Parmi les facteurs de risque spécifiques, le communiqué cite l’influence des hormones. Il mentionne notamment le diabète gestationnel, qui multiplierait par deux le risque cardiovasculaire, ainsi que la pré-éclampsie, associée à un risque deux fois plus élevé de maladie coronarienne, d’accident vasculaire cérébral et de décès cardiovasculaire. Le texte indique encore qu’une forme d’infarctus du myocarde sans lésion obstructive est plus fréquente chez les femmes, notamment les plus jeunes.

Former, prévenir et mieux orienter les patient·es

Le pôle vise à favoriser la formation, l’éducation, la prévention et la collaboration du personnel de santé, en apportant des ressources pour une prévention tenant compte du sexe biologique et du genre. Des cours multidisciplinaires ou à option sont évoqués, en collaboration avec l’Université de Genève. Le communiqué mentionne aussi l’encouragement d’une recherche ciblée sur les particularités des maladies cardiovasculaires chez la femme, en citant des hypothèses portant sur l’absorption de l’aspirine, l’adaptation de certains dosages et la moindre orientation des femmes vers les programmes de réhabilitation cardiaque, malgré des bénéfices similaires.

Les Hôpitaux universitaires de Genève indiquent que ces mesures devraient améliorer le diagnostic et le pronostic, diminuer les récidives et réduire les coûts de prise en charge. Le communiqué rappelle enfin l’existence de centres cardiaques pour femmes dans plusieurs pays et, en Suisse, à Bâle, Zurich et Berne.
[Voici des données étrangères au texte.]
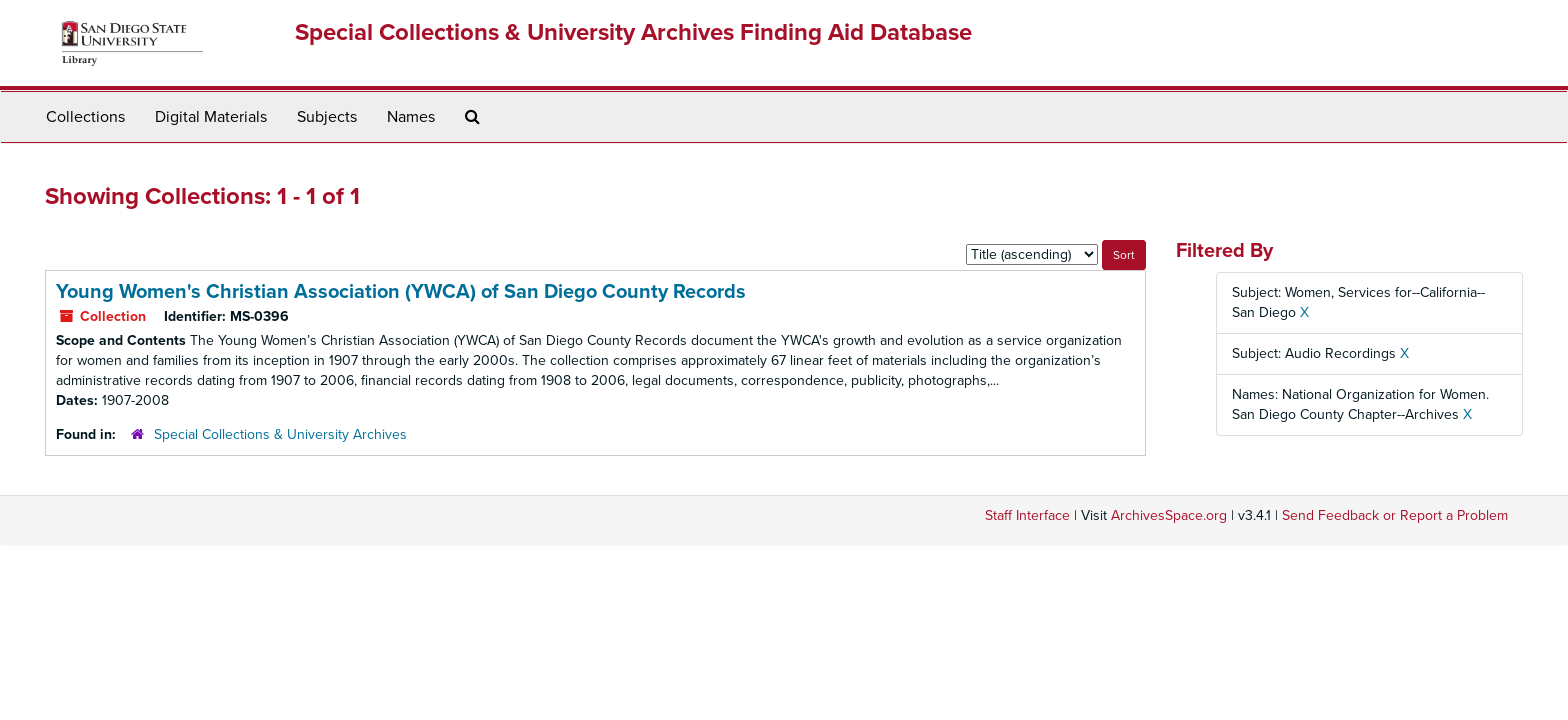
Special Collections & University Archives (280, 434)
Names (411, 117)
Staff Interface (1027, 515)
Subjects (327, 117)
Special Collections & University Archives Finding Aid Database (633, 32)
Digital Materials (211, 117)
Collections (85, 117)
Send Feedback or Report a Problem (1395, 515)
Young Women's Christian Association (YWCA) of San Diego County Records (401, 292)
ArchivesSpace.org (1169, 515)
Des visioconférences mensuelles d’analyse de cas complexes sont déjà menées avec ces trois centres, et des discussions sont annoncées pour établir un partenariat.

«Pudeur thoracique» en cas d’arrêt cardiaque

Le communiqué attire aussi l’attention sur un frein observé lors des situations d’urgence: des témoins n’oseraient pas pratiquer un massage cardiaque sur une femme, par gêne ou par crainte de la déshabiller. Ce comportement est désigné comme une «pudeur thoracique». Selon plusieurs études citées dans le communiqué, en public, les femmes auraient 27% de chances en moins de bénéficier d’un massage cardiaque.